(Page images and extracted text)
******
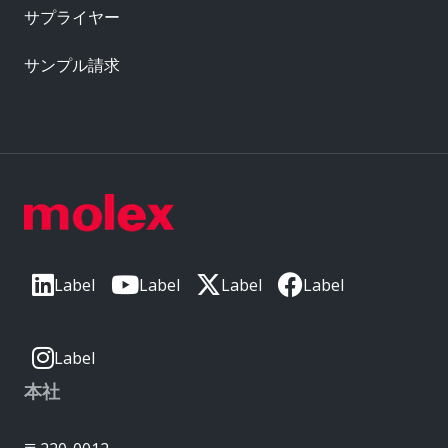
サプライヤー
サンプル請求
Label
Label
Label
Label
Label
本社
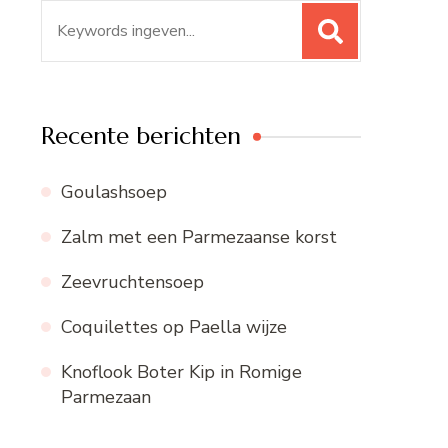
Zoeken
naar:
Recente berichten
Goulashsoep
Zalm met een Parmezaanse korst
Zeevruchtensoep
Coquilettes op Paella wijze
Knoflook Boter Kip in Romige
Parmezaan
******
Return all entries preceding this task exactly as they stand, leaving any picture out.

サプライヤー
サンプル請求
Label
Label
Label
Label
Label
本社
Zoeken
naar:
Recente berichten
Goulashsoep
Zalm met een Parmezaanse korst
Zeevruchtensoep
Coquilettes op Paella wijze
Knoflook Boter Kip in Romige
Parmezaan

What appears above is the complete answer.